### STUDY MATERIAL
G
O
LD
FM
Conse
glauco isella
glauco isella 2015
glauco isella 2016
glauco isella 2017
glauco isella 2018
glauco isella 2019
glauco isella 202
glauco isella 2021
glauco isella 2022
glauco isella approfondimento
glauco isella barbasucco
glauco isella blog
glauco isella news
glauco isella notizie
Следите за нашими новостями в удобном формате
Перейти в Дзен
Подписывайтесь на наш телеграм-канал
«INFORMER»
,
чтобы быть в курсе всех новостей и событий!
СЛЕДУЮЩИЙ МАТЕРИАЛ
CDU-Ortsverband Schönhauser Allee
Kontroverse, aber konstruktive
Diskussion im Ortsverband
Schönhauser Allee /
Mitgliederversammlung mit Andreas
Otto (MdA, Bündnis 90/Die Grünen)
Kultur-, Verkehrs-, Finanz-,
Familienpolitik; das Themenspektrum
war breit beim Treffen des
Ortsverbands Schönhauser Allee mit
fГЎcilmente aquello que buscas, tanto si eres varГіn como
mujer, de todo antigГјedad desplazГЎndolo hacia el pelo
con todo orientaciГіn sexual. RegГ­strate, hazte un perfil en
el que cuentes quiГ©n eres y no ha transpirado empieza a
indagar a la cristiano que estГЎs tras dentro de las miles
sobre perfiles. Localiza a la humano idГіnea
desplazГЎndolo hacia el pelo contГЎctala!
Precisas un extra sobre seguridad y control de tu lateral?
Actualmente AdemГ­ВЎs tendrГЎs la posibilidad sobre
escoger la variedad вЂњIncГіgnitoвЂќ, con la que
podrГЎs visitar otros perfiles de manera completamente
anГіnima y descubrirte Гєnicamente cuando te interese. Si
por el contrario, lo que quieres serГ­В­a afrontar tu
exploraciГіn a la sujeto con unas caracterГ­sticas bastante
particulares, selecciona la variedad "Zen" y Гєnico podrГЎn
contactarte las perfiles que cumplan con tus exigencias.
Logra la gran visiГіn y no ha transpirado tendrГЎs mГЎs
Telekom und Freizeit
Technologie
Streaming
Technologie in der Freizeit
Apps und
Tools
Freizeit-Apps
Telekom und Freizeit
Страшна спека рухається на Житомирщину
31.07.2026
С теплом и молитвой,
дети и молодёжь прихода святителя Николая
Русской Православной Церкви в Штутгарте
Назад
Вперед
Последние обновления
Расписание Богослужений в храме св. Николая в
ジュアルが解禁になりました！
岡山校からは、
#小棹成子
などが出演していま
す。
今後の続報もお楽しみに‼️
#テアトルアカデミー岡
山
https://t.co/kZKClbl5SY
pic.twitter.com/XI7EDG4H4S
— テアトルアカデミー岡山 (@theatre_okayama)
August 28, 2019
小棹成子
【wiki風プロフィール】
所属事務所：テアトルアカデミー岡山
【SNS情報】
######
# TRY IT:
Gather all lines from the listing above in which "Technologie" occurs.

# ANSWER TO THIS PROBLEM:
Technologie
Technologie in der Freizeit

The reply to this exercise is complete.